[Task instructions] Work through the data below and give the number of lines holding "weather", nothing more.

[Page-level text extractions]
◆ ◆ ◆ ◆
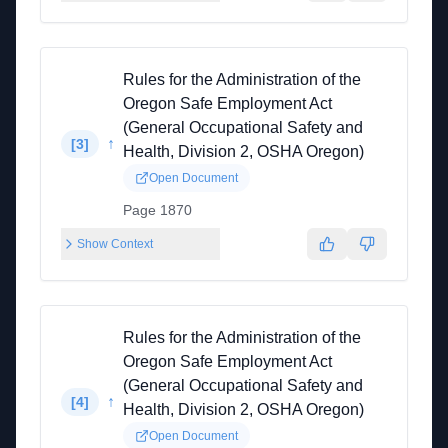
Rules for the Administration of the
Oregon Safe Employment Act
(General Occupational Safety and
↑
[
3
]
Health, Division 2, OSHA Oregon)
Open Document
Page 1870
Show Context
Rules for the Administration of the
Oregon Safe Employment Act
(General Occupational Safety and
↑
[
4
]
Health, Division 2, OSHA Oregon)
Open Document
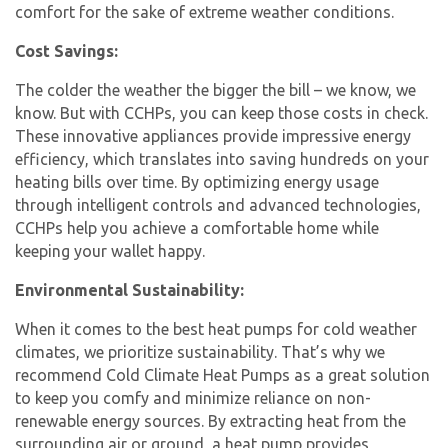
comfort for the sake of extreme weather conditions.
Cost Savings:
The colder the weather the bigger the bill – we know, we
know. But with CCHPs, you can keep those costs in check.
These innovative appliances provide impressive energy
efficiency, which translates into saving hundreds on your
heating bills over time. By optimizing energy usage
through intelligent controls and advanced technologies,
CCHPs help you achieve a comfortable home while
keeping your wallet happy.
Environmental Sustainability:
When it comes to the best heat pumps for cold weather
climates, we prioritize sustainability. That’s why we
recommend Cold Climate Heat Pumps as a great solution
to keep you comfy and minimize reliance on non-
renewable energy sources. By extracting heat from the
surrounding air or ground, a heat pump provides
◆ ◆ ◆ ◆
[Result of the exercise] 3